Word_delimiter and catenate_all doesnt work?

batmaci · March 3, 2016, 12:18pm

I have my mapping as below

{
"state": "open",
"settings": {
"index": {
"creation_date": "1457004137507",
"analysis": {
"filter": {
"my_word_delimiter": {
"catenate_all": "true",
"split_on_numerics": "true",
"split_on_case_change": "true",
"type": "word_delimiter",
"preserve_original": "true"
}
},
"analyzer": {
"my_analyzer": {
"filter": [
"standard"
,
"lowercase"
,
"my_word_delimiter"
],
"type": "custom",
"tokenizer": "whitespace"
}
}
},
"number_of_shards": "5",
"number_of_replicas": "1",
"uuid": "zAT_MukSSTyIVKXQz-7YKw",
"version": {
"created": "2020099"
}
}
},
"mappings": {
"Product": {
"properties": {
"ProductCode": {
"index": "not_analyzed",
"type": "string"
},
"id": {
"index": "no",
"store": true,
"type": "integer"
},
"Name": {
"store": true,
"type": "string"
},
"ShortDescription": {
"type": "string"
}
}
}

I have product with name "Brother TN-2000 Toner Black" and when I use following query with "tn 2000" or "tn-2000", I am getting it in the search result. but when I use "tn2000", it will not return me anything.

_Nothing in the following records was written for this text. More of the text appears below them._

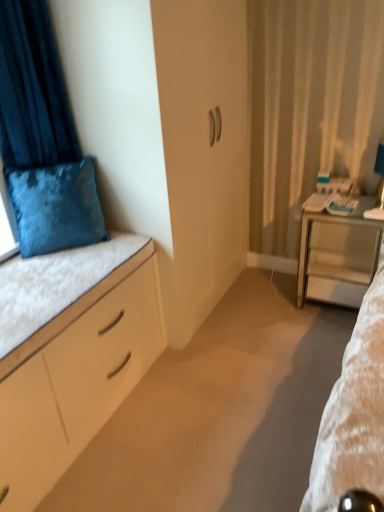 Identify the location of free spot above metallic silver desk at right (from a real-world perspective). (355, 203). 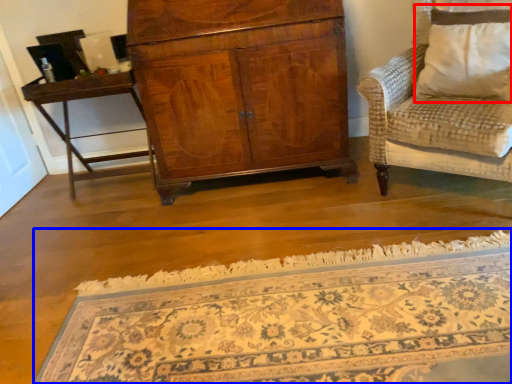 Question: Which of the following is the closest to the observer, pillow (highlighted by a red box) or mat (highlighted by a blue box)?

Choices:
 (A) pillow
 (B) mat

Answer: (B) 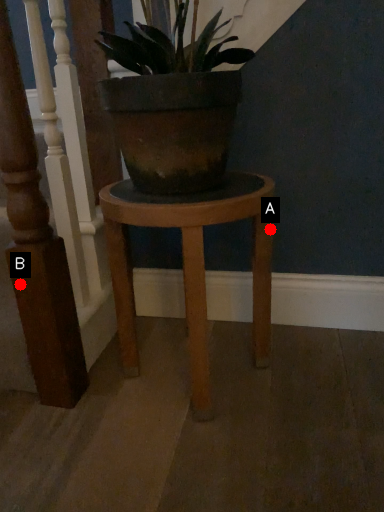 Question: Two points are circled on the image, labeled by A and B beside each circle. Which point is closer to the camera taking this photo?

Choices:
 (A) A is closer
 (B) B is closer

Answer: (B) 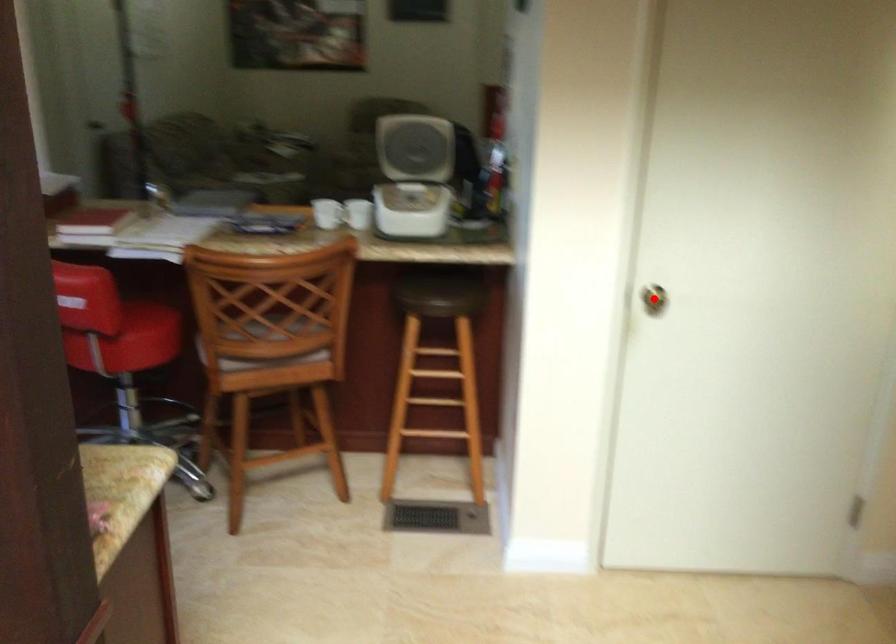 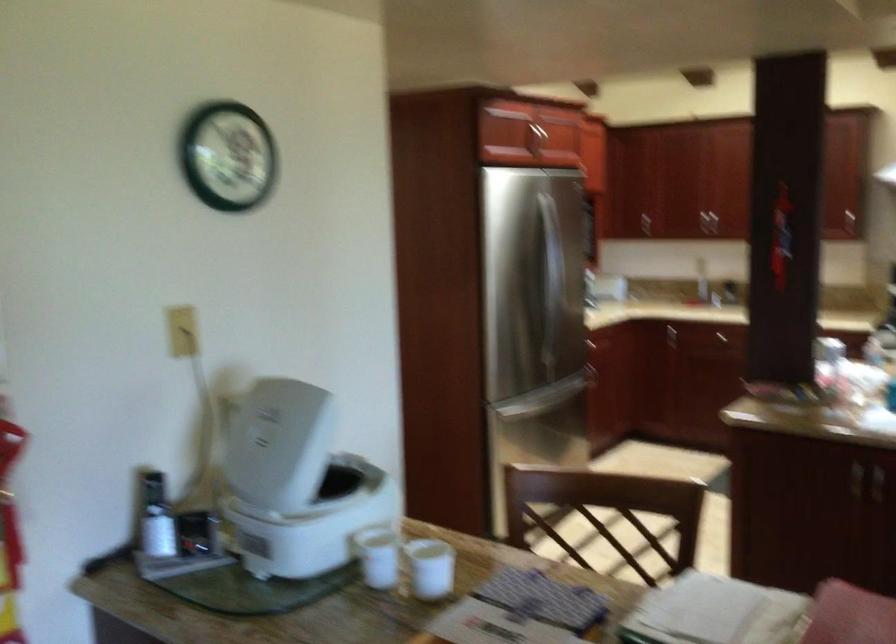 Question: I am providing you with two images of the same scene from different viewpoints. A red point is marked on the first image. At the location where the point appears in image 1, is it still visible in image 2?

Choices:
 (A) Yes
 (B) No

Answer: (B) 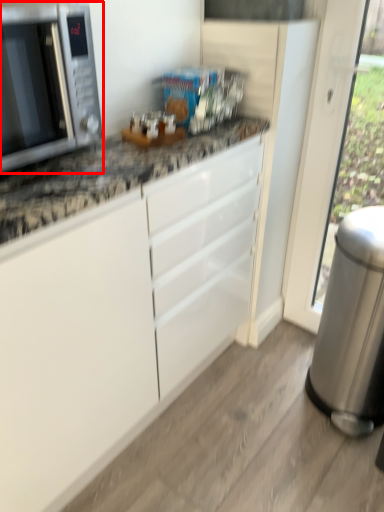 Question: From the image's perspective, considering the relative positions of microwave oven (annotated by the red box) and appliance in the image provided, where is microwave oven (annotated by the red box) located with respect to the staircase?

Choices:
 (A) below
 (B) above

Answer: (B) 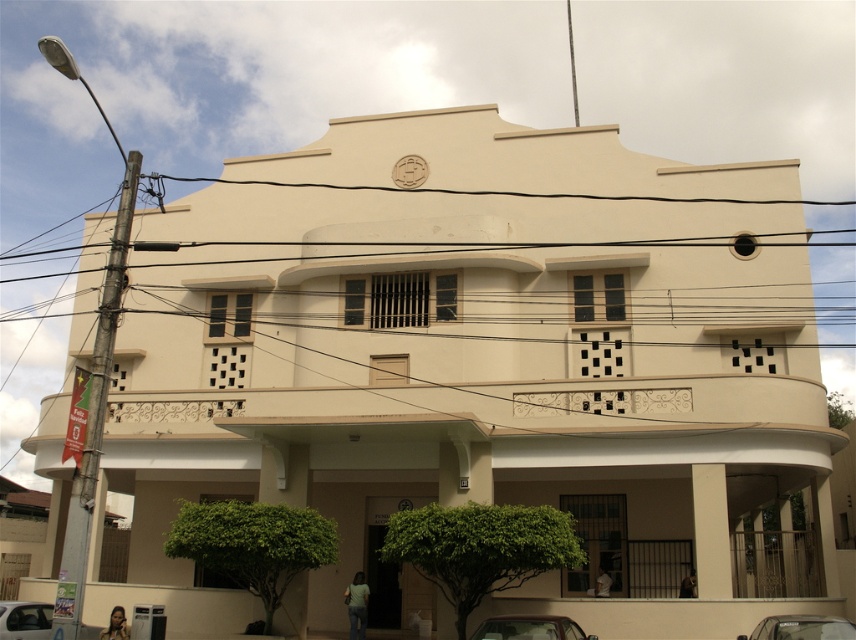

I though that word_delimiter and catenate_all should give me expected inverted index. what am I doing wrong? can you please help me?

{"query":{"bool":{"should":[{"multi_match":{"type":"best_fields","query":"tn 2000","fields":["Name^7","ShortDescription^6"]}}]}}}

when I check the analyzer with the following curl query,
curl -XGET "localhost:9200/myIndex/_analyze?analyzer=my_analyzer&pretty
=true" -d 'Brother TN-2000 Toner Black'

it returns me

{
"tokens" : [ {
"token" : "'brother",
"start_offset" : 0,
"end_offset" : 8,
"type" : "word",
"position" : 0
}, {
"token" : "brother",
"start_offset" : 1,
"end_offset" : 8,
"type" : "word",
"position" : 0
} ]
}
curl: (6) Could not resolve host: TN-2000
curl: (6) Could not resolve host: Toner
curl: (6) Could not resolve host: Black'

jimczi · March 3, 2016, 2:56pm

I tried your example and it works for me:

curl -XGET "localhost:9200/test/_analyze?analyzer=my_analyzer&pretty=true" -d 'Brother TN-2000 Toner Black'
{
  "tokens" : [ {
    "token" : "brother",
    "start_offset" : 0,
    "end_offset" : 7,
    "type" : "word",
    "position" : 0
  }, {
    "token" : "tn-2000",
    "start_offset" : 8,
    "end_offset" : 15,
    "type" : "word",
    "position" : 1
  }, {
    "token" : "tn",
    "start_offset" : 8,
    "end_offset" : 10,
    "type" : "word",
    "position" : 1
  }, {
    "token" : "tn2000",
    "start_offset" : 8,
    "end_offset" : 15,
    "type" : "word",
    "position" : 1
  }, {
    "token" : "2000",
    "start_offset" : 11,
    "end_offset" : 15,
    "type" : "word",
    "position" : 2
  }, {
    "token" : "toner",
    "start_offset" : 16,
    "end_offset" : 21,
    "type" : "word",
    "position" : 3
  }, {
    "token" : "black",
    "start_offset" : 22,
    "end_offset" : 27,
    "type" : "word",
    "position" : 4
  } ]
}

Are you sure that you copy/paste the curl command you've executed ?
The problem seems related to your curl command (could not resolve host...), try using double quotes instead ?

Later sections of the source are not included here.